No POSFÁCIO, Luísa Medeiros refere que Fernando Pessoa, como «arauto da cultura e de Portugal», projectou uma empresa para ministrar cursos de língua estrangeira e para estabelecer intercâmbios com organizações estrangeiras, à qual deu o nome de Athena. Contudo, tal empresa nunca passou do papel, a não ser a revista com o mesmo nome, que chegou a ser publicada.

Houve, ainda, outros projectos, como «Cosmopolis», que contemplava, por exemplo, «passar trabalhos à máquina; dar “informações diárias a respeito de câmbios, viagens de comboio, hóteis”; possuir um gabinete de leitura; fornecer “listas de casas para alugar”; ou ter a especialidade de “mandar vir livros do estrangeiro”; [...] fazer “buscas literárias em bibliotecas”; fazer “traduções para e de todas as línguas”; publicar um “guide-book” para turistas e um Anuário Geral sobre Portugal,». Por volta de 1919, define a criação do “Grémio da Cultura Portuguesa”, que tinha por fim «divulgar e valorizar a cultura portuguesa em todas as suas formas». Propunha-se, ainda, «elaborar uma obra em “Defesa e Ilustração da Língua Portuguesa”», bem como um Dicionário Ortográfico, Prosódico e Etimológico da Língua Portuguesa.

Todavia, de todos os projectos que idealizou, poucos se concretizaram. «Porém todos se inseriam nesse seu desejo de criar um Portugal mítico, ressuscitado pela nostalgia do passado perdido», que encabeçaria uma nova civilização espiritual e cultural.

Por último, é necessário falar de um outro extraordinário projecto que intentou, o de conceber uma língua artificial internacional, para que colmatasse as falhas das línguas naturais e resolvesse «o problema da comunicação internacional. Dela nos deixou, além das reflexões que presidiram à sua elaboração, uma gramática e um vocabulário que, como era seu hábito, não chegou a concluir».

«O espaço futuro da comunicação internacional científica pertence, segundo ele, à língua inglesa; o da criação literária à língua portuguesa.
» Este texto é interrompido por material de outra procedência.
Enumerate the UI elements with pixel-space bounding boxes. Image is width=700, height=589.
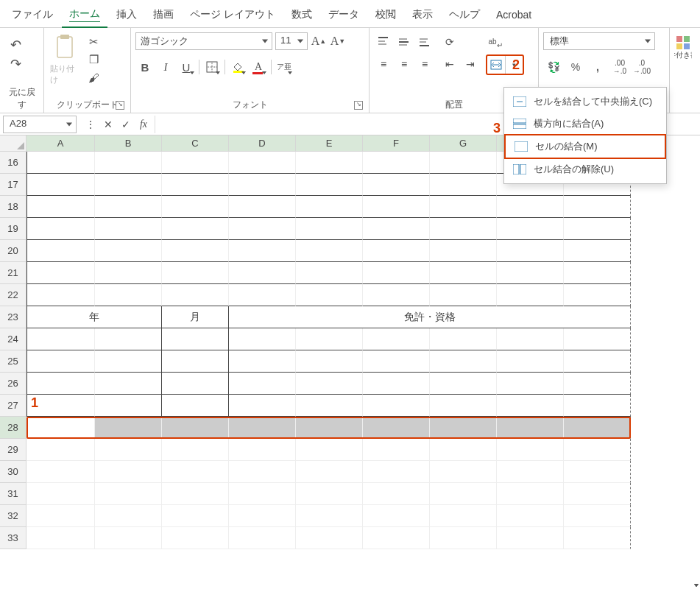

O primeiro prende-se à racionalidade do mundo material e o segundo à expressão universal da cultura, que só poderá ser conseguida através do registo etimológico da palavra criadora.»

Um livro, sem dúvida, bastante esclarecedor sobre a posição de Fernando Pessoa acerca de várias vertentes da Língua Portuguesa.

“Quem não vê bem uma palavra, não pode ver bem uma alma.” (Fernando Pessoa)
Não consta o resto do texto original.